WORK TO COMPLETE. Without changing anything, transcribe all of the entries.

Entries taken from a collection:
────────────────────────────────────────
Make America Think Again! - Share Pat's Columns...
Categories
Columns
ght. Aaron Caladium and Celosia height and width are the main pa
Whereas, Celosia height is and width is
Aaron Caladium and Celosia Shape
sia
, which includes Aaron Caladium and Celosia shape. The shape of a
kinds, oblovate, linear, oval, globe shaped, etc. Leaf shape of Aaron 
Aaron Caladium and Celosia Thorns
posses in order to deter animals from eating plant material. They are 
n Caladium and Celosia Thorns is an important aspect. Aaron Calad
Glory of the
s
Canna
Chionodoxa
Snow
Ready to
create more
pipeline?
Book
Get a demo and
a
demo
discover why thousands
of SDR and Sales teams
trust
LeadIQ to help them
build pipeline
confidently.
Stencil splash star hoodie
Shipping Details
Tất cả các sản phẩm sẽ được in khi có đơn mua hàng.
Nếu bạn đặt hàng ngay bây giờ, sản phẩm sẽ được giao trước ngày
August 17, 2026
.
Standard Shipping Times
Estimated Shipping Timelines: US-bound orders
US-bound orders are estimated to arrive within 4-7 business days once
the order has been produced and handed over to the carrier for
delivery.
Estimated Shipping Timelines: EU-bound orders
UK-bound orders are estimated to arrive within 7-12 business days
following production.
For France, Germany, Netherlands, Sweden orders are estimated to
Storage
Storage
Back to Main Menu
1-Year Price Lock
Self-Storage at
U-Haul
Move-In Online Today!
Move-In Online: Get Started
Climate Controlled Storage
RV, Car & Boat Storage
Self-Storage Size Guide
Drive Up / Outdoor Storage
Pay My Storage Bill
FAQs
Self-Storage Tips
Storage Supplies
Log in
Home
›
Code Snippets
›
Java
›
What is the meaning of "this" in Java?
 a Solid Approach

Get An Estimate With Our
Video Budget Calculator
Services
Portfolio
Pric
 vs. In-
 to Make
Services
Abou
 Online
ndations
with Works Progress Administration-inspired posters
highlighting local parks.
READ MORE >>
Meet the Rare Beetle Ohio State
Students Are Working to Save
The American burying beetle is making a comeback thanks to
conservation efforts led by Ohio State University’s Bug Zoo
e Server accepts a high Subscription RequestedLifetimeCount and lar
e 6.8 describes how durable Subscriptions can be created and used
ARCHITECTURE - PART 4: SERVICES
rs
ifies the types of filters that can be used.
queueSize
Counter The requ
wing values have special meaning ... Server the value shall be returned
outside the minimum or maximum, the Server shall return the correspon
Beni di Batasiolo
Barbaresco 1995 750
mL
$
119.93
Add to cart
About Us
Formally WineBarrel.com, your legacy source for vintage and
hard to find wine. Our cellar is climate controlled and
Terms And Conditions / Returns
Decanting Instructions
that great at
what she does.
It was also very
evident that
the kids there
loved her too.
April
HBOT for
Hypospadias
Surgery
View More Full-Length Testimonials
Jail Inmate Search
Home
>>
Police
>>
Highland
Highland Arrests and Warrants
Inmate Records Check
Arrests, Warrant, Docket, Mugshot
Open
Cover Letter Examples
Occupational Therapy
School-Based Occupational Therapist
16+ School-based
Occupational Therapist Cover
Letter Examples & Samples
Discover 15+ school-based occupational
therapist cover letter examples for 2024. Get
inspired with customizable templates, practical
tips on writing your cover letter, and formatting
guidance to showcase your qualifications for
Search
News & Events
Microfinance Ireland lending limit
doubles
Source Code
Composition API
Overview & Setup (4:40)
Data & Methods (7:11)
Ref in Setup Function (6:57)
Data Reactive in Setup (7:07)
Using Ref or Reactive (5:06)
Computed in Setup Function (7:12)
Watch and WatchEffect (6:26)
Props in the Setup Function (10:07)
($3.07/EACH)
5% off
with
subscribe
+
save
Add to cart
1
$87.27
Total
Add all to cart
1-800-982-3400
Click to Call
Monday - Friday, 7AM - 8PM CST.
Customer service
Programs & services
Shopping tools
────────────────────────────────────────
ANSWER BOX.
Make America Think Again! - Share Pat's Columns...
Categories
Columns
ght. Aaron Caladium and Celosia height and width are the main pa
Whereas, Celosia height is and width is
Aaron Caladium and Celosia Shape
sia
, which includes Aaron Caladium and Celosia shape. The shape of a
kinds, oblovate, linear, oval, globe shaped, etc. Leaf shape of Aaron 
Aaron Caladium and Celosia Thorns
posses in order to deter animals from eating plant material. They are 
n Caladium and Celosia Thorns is an important aspect. Aaron Calad
Glory of the
s
Canna
Chionodoxa
Snow
Ready to
create more
pipeline?
Book
Get a demo and
a
demo
discover why thousands
of SDR and Sales teams
trust
LeadIQ to help them
build pipeline
confidently.
Stencil splash star hoodie
Shipping Details
Tất cả các sản phẩm sẽ được in khi có đơn mua hàng.
Nếu bạn đặt hàng ngay bây giờ, sản phẩm sẽ được giao trước ngày
August 17, 2026
.
Standard Shipping Times
Estimated Shipping Timelines: US-bound orders
US-bound orders are estimated to arrive within 4-7 business days once
the order has been produced and handed over to the carrier for
delivery.
Estimated Shipping Timelines: EU-bound orders
UK-bound orders are estimated to arrive within 7-12 business days
following production.
For France, Germany, Netherlands, Sweden orders are estimated to
Storage
Storage
Back to Main Menu
1-Year Price Lock
Self-Storage at
U-Haul
Move-In Online Today!
Move-In Online: Get Started
Climate Controlled Storage
RV, Car & Boat Storage
Self-Storage Size Guide
Drive Up / Outdoor Storage
Pay My Storage Bill
FAQs
Self-Storage Tips
Storage Supplies
Log in
Home
›
Code Snippets
›
Java
›
What is the meaning of "this" in Java?
 a Solid Approach

Get An Estimate With Our
Video Budget Calculator
Services
Portfolio
Pric
 vs. In-
 to Make
Services
Abou
 Online
ndations
with Works Progress Administration-inspired posters
highlighting local parks.
READ MORE >>
Meet the Rare Beetle Ohio State
Students Are Working to Save
The American burying beetle is making a comeback thanks to
conservation efforts led by Ohio State University’s Bug Zoo
e Server accepts a high Subscription RequestedLifetimeCount and lar
e 6.8 describes how durable Subscriptions can be created and used
ARCHITECTURE - PART 4: SERVICES
rs
ifies the types of filters that can be used.
queueSize
Counter The requ
wing values have special meaning ... Server the value shall be returned
outside the minimum or maximum, the Server shall return the correspon
Beni di Batasiolo
Barbaresco 1995 750
mL
$
119.93
Add to cart
About Us
Formally WineBarrel.com, your legacy source for vintage and
hard to find wine. Our cellar is climate controlled and
Terms And Conditions / Returns
Decanting Instructions
that great at
what she does.
It was also very
evident that
the kids there
loved her too.
April
HBOT for
Hypospadias
Surgery
View More Full-Length Testimonials
Jail Inmate Search
Home
>>
Police
>>
Highland
Highland Arrests and Warrants
Inmate Records Check
Arrests, Warrant, Docket, Mugshot
Open
Cover Letter Examples
Occupational Therapy
School-Based Occupational Therapist
16+ School-based
Occupational Therapist Cover
Letter Examples & Samples
Discover 15+ school-based occupational
therapist cover letter examples for 2024. Get
inspired with customizable templates, practical
tips on writing your cover letter, and formatting
guidance to showcase your qualifications for
Search
News & Events
Microfinance Ireland lending limit
doubles
Source Code
Composition API
Overview & Setup (4:40)
Data & Methods (7:11)
Ref in Setup Function (6:57)
Data Reactive in Setup (7:07)
Using Ref or Reactive (5:06)
Computed in Setup Function (7:12)
Watch and WatchEffect (6:26)
Props in the Setup Function (10:07)
($3.07/EACH)
5% off
with
subscribe
+
save
Add to cart
1
$87.27
Total
Add all to cart
1-800-982-3400
Click to Call
Monday - Friday, 7AM - 8PM CST.
Customer service
Programs & services
Shopping tools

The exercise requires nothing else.